PROBLEM REQUIREMENTS: Print the data exactly. Pictures stay out.

DATA SECTION:

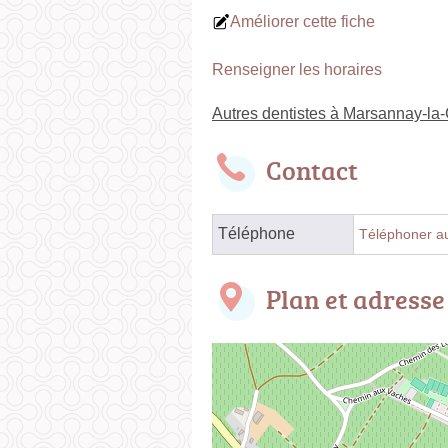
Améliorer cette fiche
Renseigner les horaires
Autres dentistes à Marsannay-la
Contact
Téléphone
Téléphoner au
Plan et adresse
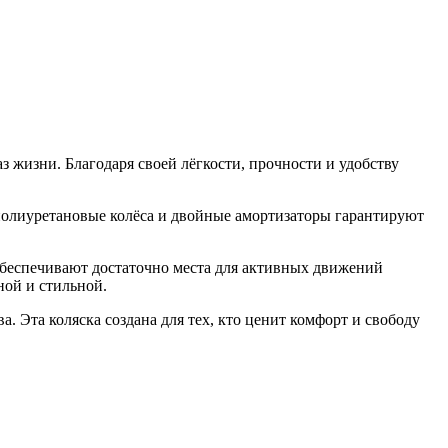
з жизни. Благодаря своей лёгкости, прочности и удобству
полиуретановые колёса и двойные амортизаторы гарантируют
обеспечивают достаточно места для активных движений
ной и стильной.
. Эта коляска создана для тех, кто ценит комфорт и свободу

ANSWER TO THIS PROBLEM:
Améliorer cette fiche
Renseigner les horaires
Autres dentistes à Marsannay-la
Contact
Téléphone
Téléphoner au
Plan et adresse
з жизни. Благодаря своей лёгкости, прочности и удобству
полиуретановые колёса и двойные амортизаторы гарантируют
обеспечивают достаточно места для активных движений
ной и стильной.
. Эта коляска создана для тех, кто ценит комфорт и свободу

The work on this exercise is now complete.